§ **EXERCISE DETAILS**: This exercise asks for a copy of each line in the records below with the word "Lunch" in it.

§ **MATERIALS PROVIDED**:
⁂

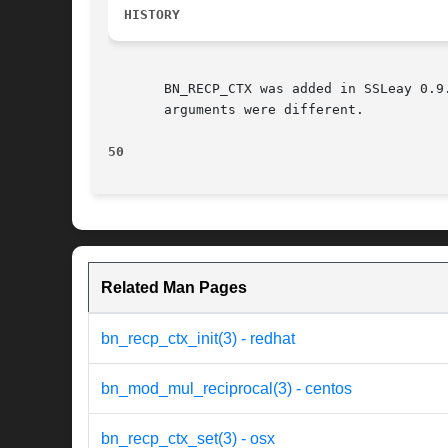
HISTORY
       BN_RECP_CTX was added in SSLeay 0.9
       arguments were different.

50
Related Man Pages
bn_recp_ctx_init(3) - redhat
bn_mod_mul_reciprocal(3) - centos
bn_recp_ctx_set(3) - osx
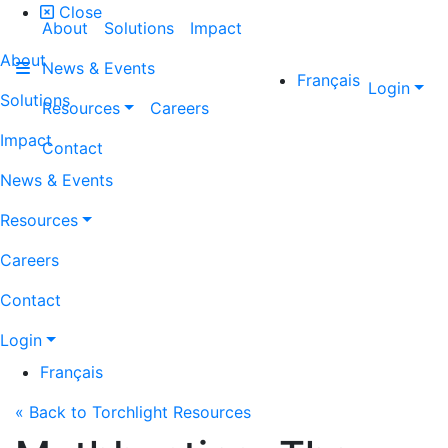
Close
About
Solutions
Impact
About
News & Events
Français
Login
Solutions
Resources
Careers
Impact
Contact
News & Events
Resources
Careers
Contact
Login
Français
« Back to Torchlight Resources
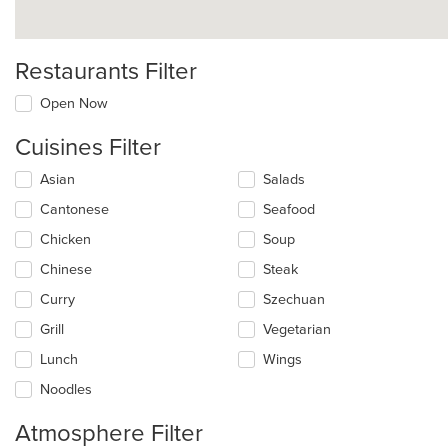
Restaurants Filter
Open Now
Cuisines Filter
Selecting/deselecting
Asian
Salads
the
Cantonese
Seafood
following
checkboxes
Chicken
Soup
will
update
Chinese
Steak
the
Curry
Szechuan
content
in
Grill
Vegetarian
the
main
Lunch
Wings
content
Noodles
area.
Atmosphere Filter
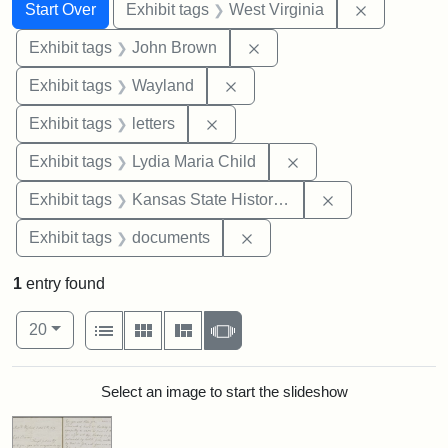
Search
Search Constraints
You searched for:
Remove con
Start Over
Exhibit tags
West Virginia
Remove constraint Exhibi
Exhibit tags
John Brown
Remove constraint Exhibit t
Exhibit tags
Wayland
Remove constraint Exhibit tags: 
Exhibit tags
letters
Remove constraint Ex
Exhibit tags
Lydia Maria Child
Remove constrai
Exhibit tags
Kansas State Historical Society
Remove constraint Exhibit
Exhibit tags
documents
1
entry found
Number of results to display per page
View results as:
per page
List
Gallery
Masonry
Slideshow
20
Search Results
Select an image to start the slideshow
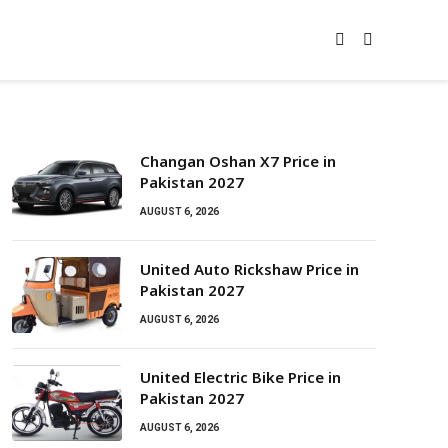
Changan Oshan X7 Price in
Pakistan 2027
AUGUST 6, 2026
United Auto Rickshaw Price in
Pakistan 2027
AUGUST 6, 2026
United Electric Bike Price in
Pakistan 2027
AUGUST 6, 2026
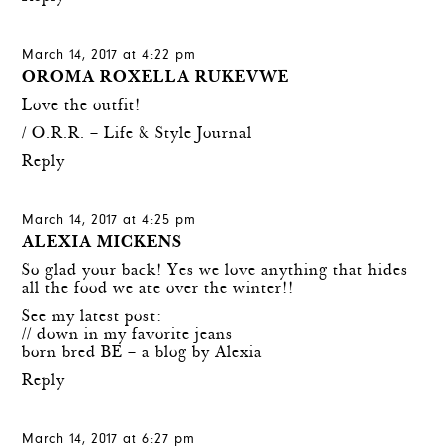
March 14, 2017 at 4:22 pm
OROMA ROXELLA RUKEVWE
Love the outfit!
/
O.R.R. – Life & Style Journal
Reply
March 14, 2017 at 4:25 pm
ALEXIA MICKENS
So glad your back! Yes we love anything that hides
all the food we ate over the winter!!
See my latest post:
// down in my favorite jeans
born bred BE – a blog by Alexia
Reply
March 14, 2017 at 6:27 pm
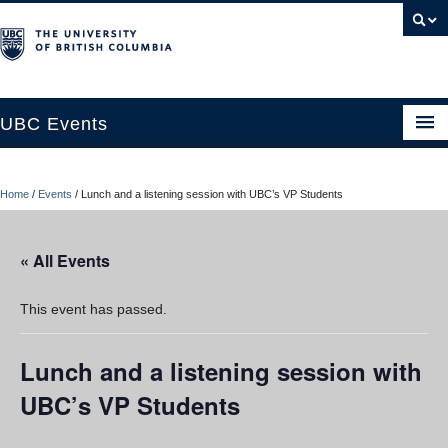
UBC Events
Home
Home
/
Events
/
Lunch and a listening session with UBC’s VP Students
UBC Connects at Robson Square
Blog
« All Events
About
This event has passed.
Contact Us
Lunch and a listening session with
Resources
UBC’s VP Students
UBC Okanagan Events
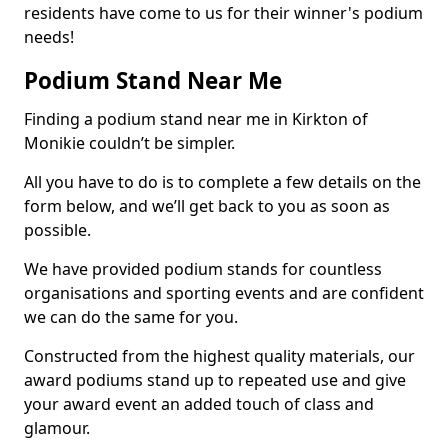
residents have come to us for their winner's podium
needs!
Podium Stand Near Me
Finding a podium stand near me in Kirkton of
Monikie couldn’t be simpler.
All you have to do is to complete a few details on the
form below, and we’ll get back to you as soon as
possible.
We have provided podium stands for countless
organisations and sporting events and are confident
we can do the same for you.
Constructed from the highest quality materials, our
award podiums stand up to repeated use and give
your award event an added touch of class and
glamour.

⁂

§ **TASK RESPONSE**:
Lunch
Lunch and a listening session with UBC’s VP Students
Lunch and a listening session with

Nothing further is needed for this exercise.